Concubinage, PACS ou mariage ?


Pour rappel, le législateur français a encadré trois types d’unions :

- Le concubinage, constituant une union de fait,

- Le Pacte Civil de Solidarité (PACS), union intermédiaire, créé par la loi du 15 novembre 1999,

- Le mariage, union de droit, véritable alliance entre deux personnes et leurs familles.


Puisque toute communauté de vie entraîne une confusion des intérêts patrimoniaux (qui va payer les dettes ? Qui est le propriétaire des meubles et des biens immobiliers ?), mieux vaut contractualiser toute union soit par un PACS, soit par un mariage.


1°/ Le PACS :

La loi du 15 novembre 1999 a créé le pacte civil de solidarité (PACS), constituant un contrat conclu entre deux personnes physiques majeures de même ou de sexe différent, afin d’organiser une vie commune.


Au moment de la conclusion du PACS, il est possible d’opter entre deux régimes :

- Séparatiste :

A l’actif, chaque partenaire conserve la propriété de ses biens.

Au passif, chacun est débiteur de ses dettes, à l’exception des dettes contractées pour les besoins de la vie courante engageant solidairement les deux partenaires.

Bien entendu, les partenaires peuvent acheter des biens immobiliers en indivision.


- Indivision :

Les partenaires peuvent choisir un régime plus communautaire en optant pour l’indivision conventionnelle.

La masse indivise est composée de tous les biens acquis ensemble ou séparément à compter de la convention initiale ou modificative.


En cas de décès d’un des deux partenaires, la loi ne prévoit aucune vocation successorale pour le survivant.

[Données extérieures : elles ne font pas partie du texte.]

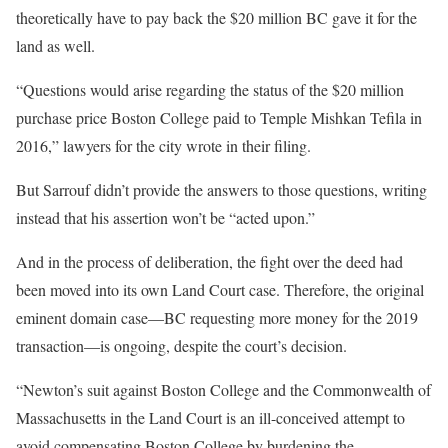
theoretically have to pay back the $20 million BC gave it for the
land as well.
“Questions would arise regarding the status of the $20 million
purchase price Boston College paid to Temple Mishkan Tefila in
2016,” lawyers for the city wrote in their filing.
But Sarrouf didn’t provide the answers to those questions, writing
instead that his assertion won’t be “acted upon.”
And in the process of deliberation, the fight over the deed had
been moved into its own Land Court case. Therefore, the original
eminent domain case—BC requesting more money for the 2019
transaction—is ongoing, despite the court’s decision.
“Newton’s suit against Boston College and the Commonwealth of
Massachusetts in the Land Court is an ill-conceived attempt to
avoid compensating Boston College by burdening the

Par conséquent, il est primordial de rédiger un testament (olographe ou authentique) afin d’hériter de son partenaire, et ce, sans être redevable de droits de succession aux impôts.


2°/ Le mariage :

Le mariage est une union de droit entre deux personnes de sexe différent ou non, créant des devoirs et droits personnels et réciproques.

Une fois s’être décidé à se marier, l’étape suivante est le choix du régime matrimonial le plus approprié.

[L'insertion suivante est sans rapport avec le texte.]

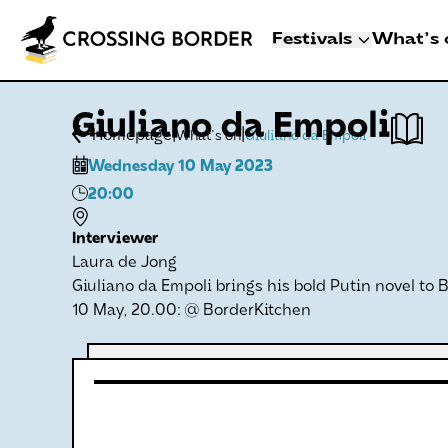
Festivals
What's 
3 - 8 NOVEMBER 2
Giuliano da Empoli
CROSSING BO
|
|
Homepage
What's on
Giuliano da Empoli
DEN HAAG
Wednesday 10 May 2023
Artists
20:00
Programme
Festival info
Interviewer
Laura de Jong
Crossing Border 
Giuliano da Empoli brings his bold Putin novel to 
10 May, 20.00: @ BorderKitchen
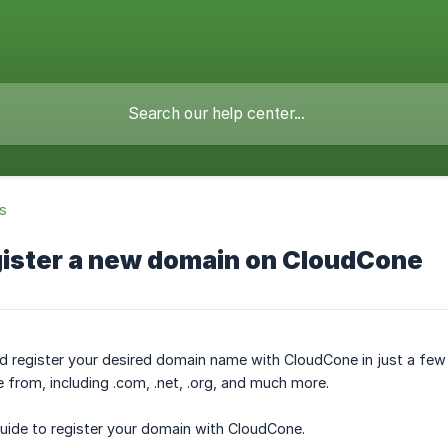
s
gister a new domain on CloudCone
nd register your desired domain name with CloudCone in just a few 
from, including .com, .net, .org, and much more.
guide to register your domain with CloudCone.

Le régime matrimonial est le statut réglant les intérêts patrimoniaux des époux dans leurs rapports entre eux et avec les tiers.


Si aucun contrat de mariage n’est signé, le époux sont automatiquement soumis au régime matrimonial légal, appelé communauté réduite aux acquêts.

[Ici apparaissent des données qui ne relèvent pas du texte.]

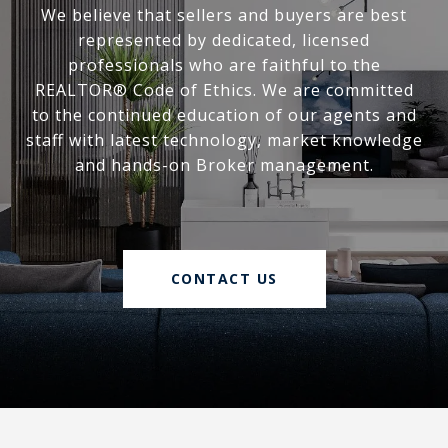
We believe that sellers and buyers are best
represented by dedicated, licensed
professionals who are faithful to the
REALTOR® Code of Ethics. We are committed
to the continued education of our agents and
staff with latest technology, market knowledge
and hands-on Broker management.
CONTACT US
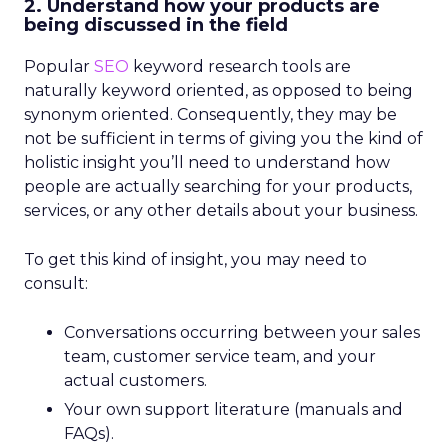
2. Understand how your products are
being discussed in the field
Popular
SEO
keyword research tools are
naturally keyword oriented, as opposed to being
synonym oriented. Consequently, they may be
not be sufficient in terms of giving you the kind of
holistic insight you’ll need to understand how
people are actually searching for your products,
services, or any other details about your business.
To get this kind of insight, you may need to
consult:
Conversations occurring between your sales
team, customer service team, and your
actual customers.
Your own support literature (manuals and
FAQs).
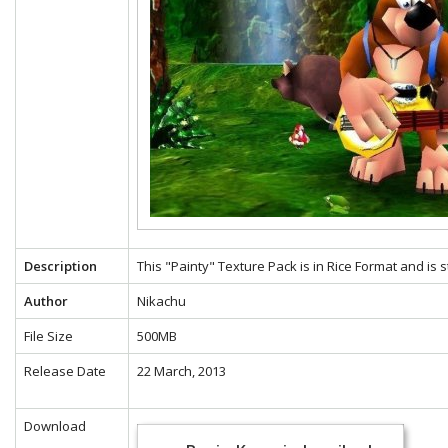
Description
This "Painty" Texture Pack is in Rice Format and is 
Author
Nikachu
File Size
500MB
Release Date
22 March, 2013
Download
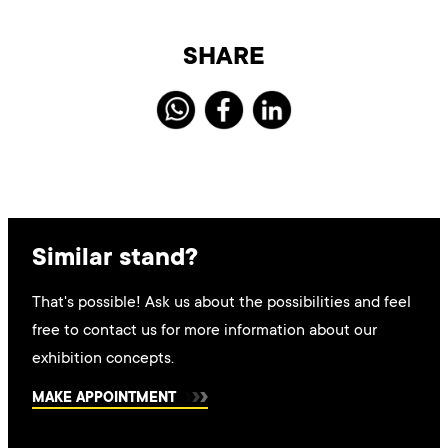
SHARE
Similar stand?
That's possible! Ask us about the possibilities and feel
free to contact us for more information about our
exhibition concepts.
MAKE APPOINTMENT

L'actif est composé des biens communs, des biens propres de Madame et ceux de Monsieur. Tous les biens acquis au cours du mariage dépendent automatiquement de la communauté (sauf exception, par exemple, biens reçus par succession ou donation, ou remploi), de même que les gains et salaires.

Au passif, les dettes nées au cours du mariage (donc postérieures à la célébration du mariage – à l’exception de celles grevant les successions et donations) dépendent de la communauté. Cela signifie que chaque époux engage ses biens propres et les biens communs à l’exception des gains et salaires de son conjoint.


Pour déroger à ce régime communautaire légal, les époux ont la liberté de conclure devant un Notaire un contrat de mariage qui peut être :

- Soit séparatiste : séparation de biens pure et simple,

- Soit communautaire : communauté de biens réduite aux acquêts conventionnelle, communauté universelle, communauté de biens meubles et acquêts,

- Soit hybride : participation aux acquêts, séparation de biens avec société d’acquêts.


Afin de déterminer le régime le plus approprié à votre couple, prenez rendez-vous avec un Notaire qui saura vous aiguiller et conseiller dans votre choix.


Contrairement au PACS, le conjoint survivant hérite automatique de son conjoint décédé, et ce, sans avoir à acquitter de droits de succession aux impôts.


Enfin, il est tout à fait possible de modifier au cours de son mariage son régime matrimonial, pardevant un Notaire.